Bubblegum by atlantisienne

Warning : Typos, AU, OOC, cheesy

I wish I own Naruto.

.

.

.

.

Aku memutuskan untuk tidak lagi melihat status last seen-nya beserta pesan terakhir yang kukirim setelah berkali-kali melakukannya. Hari ini sudah kacau bahkan sebelum dapat dimulai. Bagaimana tidak? Delapan jam berlalu sejak ia terakhir membuka dan membaca pesanku, dan selama delapan jam itu pula ia tidak merasa adanya kepentingan untuk membalasnya. Perasaanku yang kesal karena segala keputusan bodohnya dan gengsi akut yang mendarah daging dalam dirinya membuat kali ini menjadi pertengkaran kami yang paling lama.

Lagi-lagi, aku meraih benda persegi tipis di sampingku, segera mengetikkan tiap kata-kata kasar yang dapat terpikirkan oleh benakku – sehingga setidaknya ia akan kembali menghubungiku untuk kembali berargumen – namun segera kuhapus kembali. Ponselku pun telah bebas dari genggamanku. Yang barusan sangatlah kekanak-kanakan.

Jam menunjukkan pukul enam pagi. Masih terlalu awal, namun biasanya kami telah membuka mata lebar pada jam ini. Waktu kami habiskan untuk berbicara hal-hal tidak penting, seperti mengapa ayam – yang mengingatkanku pada gaya rambutnya, ugh – berkokok paling keras hanya saat matahari akan terbit. Tidak pernah sedikitpun memori yang terbersit di otakku mengenai momen dimana topik utama pembicaraan kami mengenai hal yang menurut kami agak terlalu menggelikan untuk disebut – cinta.

Kami tidak pernah berlagak seolah-olah sepasang angsa yang berenang di danau gula. Kami selalu seperti Tom dan Jerry yang merasa puas saat melihat salah satu dari kami menderita – yang mana menjadi salah satu alasan kami memutuskan untuk bersama.

Kembali aku melihat percakapan kami sebelumnya – kebiasaan yang kulakukan tiap kami berkelahi. Mengingat kembali saat aku marah ketika ia menolak menemaniku ke pesta housewarming rekan kerjaku dengan alasan ada urusan penting yang harus segera diselesaikan. Yang mana berakibat pada kebohongan yang kubuat sebagai alibi atas ketidak hadiranku.

Sasuke-kun

Last seen yesterday at 8:54 PM

Sakura

Kau benar-benar tidak bisa menemaniku sebentar saja besok? 8:27

Sasuke-kun

Ada banyak urusan yang harus diselesaikan sebelum kembali ke Amerika. 8:39

Sakura

Selalu saja tentangmu dan pekerjaanmu 8:40

Tidak ada waktu untukku 8:40

Bulan depan adalah ulang tahunku, dan kamu akan pergi lama beberapa hari lagi 8:40

Lalu aku harus apa?
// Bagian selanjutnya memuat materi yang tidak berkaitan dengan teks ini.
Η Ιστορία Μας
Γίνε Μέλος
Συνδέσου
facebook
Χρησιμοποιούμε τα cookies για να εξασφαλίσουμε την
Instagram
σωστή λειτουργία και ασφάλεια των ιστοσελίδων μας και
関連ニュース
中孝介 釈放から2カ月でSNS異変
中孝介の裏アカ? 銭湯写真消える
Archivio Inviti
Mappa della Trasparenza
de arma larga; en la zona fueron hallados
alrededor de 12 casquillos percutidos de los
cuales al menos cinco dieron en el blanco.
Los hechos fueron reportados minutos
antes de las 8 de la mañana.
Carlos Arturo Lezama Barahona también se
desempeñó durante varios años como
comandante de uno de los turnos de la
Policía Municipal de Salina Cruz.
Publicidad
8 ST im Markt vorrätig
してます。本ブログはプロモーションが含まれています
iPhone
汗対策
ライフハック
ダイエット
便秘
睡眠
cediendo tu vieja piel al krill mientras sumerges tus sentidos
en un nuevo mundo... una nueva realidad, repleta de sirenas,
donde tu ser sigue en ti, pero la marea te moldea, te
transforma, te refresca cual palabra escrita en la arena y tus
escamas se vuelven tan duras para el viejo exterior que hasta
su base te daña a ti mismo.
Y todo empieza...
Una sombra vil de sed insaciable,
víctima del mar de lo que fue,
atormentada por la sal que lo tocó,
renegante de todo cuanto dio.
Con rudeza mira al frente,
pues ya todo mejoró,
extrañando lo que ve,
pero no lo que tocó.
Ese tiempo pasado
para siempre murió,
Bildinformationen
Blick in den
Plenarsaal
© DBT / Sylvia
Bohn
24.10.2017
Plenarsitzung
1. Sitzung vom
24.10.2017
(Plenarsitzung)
Menunggumu untuk menelpon sepanjang hari lalu bilang pada diriku sendiri kalau aku tidak apa-apa saat kamu bahkan lupa mengucapkan selamat dan berpura-pura seolah aku tidak marah seperti tahun lalu? 8:40

Apa aku segitu tidak pentingnya? 8:40

Aku sudah lelah dengan semua ini dan kehidupanmu yang sibuk dengan segala urusanmu dan bukan aku. 8:40

Sasuke-kun

Aku benci pesan panjang 8:53

Tidak ada waktu untuk membacanya 8:53

Sakura

OK, fine. Bacalah yang satu ini. AKU INGIN PUTUS. 8:53

Aku kembali mengalihkan pikiranku yang semakin kalang kabut. Kuputuskan untuk menuju kamarku dan kembali tidur, mencoba memfokuskan diri pada fakta bahwa hari ini adalah hari langka dimana aku tidak perlu berurusan dengan meja operasi dan segala tetek bengeknya. Sesaat setelah aku beranjak dari sofa, ponselku kembali bergetar. Dengan segera kuambil benda tersebut dan membuka pesan yang baru masuk. Debaran jantungku dapat kudengar dengan lebih jelas ketika kalimat 'Buka pintunya, ada yang harus kita bicarakan' tertulis di layar.

Sejujurnya, aku mengharapkan kelanjutan pertengkaran kami via telepon, bukan empat mata. Bukankah ia sibuk? Dan mengapa pula menyuruhku keluar jika ia bisa saja langsung membuka pintu dan masuk? Meskipun ini masih pagi buta, aku menyempatkan sejenak mengecek diriku di depan cermin. Aku tidak pernah melewatkan waktu untuk membuat diriku terlihat lebih rapi didepannya, meskipun hubungan kami sedang tidak baik sekalipun – seperti saat ini. Dengan terburu-buru aku meraup wajahku dengan air dan menyikat gigi. Tak lupa sedikit moisturizer dan lip balm. Aku tidak ingin memberikan kesan bahwa kesibukan kami dan adu gengsi yang sedang berlangsung menyita waktuku untuk memperhatikan diri sendiri di musim dingin sialan ini.

Deringan ponsel kuabaikan sembari menyisir rambut merah jambu milikku. Tubuhku yang tadinya berbalut piyama satin telah terganti oleh sweater dan celana panjang hitam. Aku tahu ia akan mengajakku jalan, karena itu merupakan kegiatan favorit kami. Sebelum memakai sneakers, tak lupa kulilitkan syal rajut di leherku, serta membawa satu syal lain karena aku hafal betul ia selalu saja lupa mengenakannya. Panggilan yang kedua tidak kulewatkan, dan aku hanya mengangkatnya dengan berkata aku akan segera keluar sebelum kututup. Dari 'Hn'-nya yang bernada kalem kali ini, dapat kusimpulkan bahwa ia tidak sedang marah.

Pintu pun terbuka, menampakkan sosoknya yang sedang berdiri di luar pagar. Entah bagaimana selalu terlihat keren seperti biasanya sesibuk apapun dirinya. Raut wajahnya menunjukkan senyum tipis – sangat tipis, namun aku dapat melihatnya – seolah kejadian yang lalu tidak pernah hadir dalam sejarah kami. Senyuman itu kubalas dengan lebih lebar, lalu mataku tertuju pada juluran tangannya yang hendak menggenggam milikku. Tubuhku terasa tertarik lebih dekat dengan sosoknya yang sialnya saat ini mengarahkan manik obsidian-nya dengan tatapan lembut. Aku menutup mataku, tidak ingin menyia-nyiakan kesempatan langka ini. Belum tiga detik berlangsung hingga aku kembali membukanya untuk memastikan bahwa ia memang Sasuke, bukan orang lain.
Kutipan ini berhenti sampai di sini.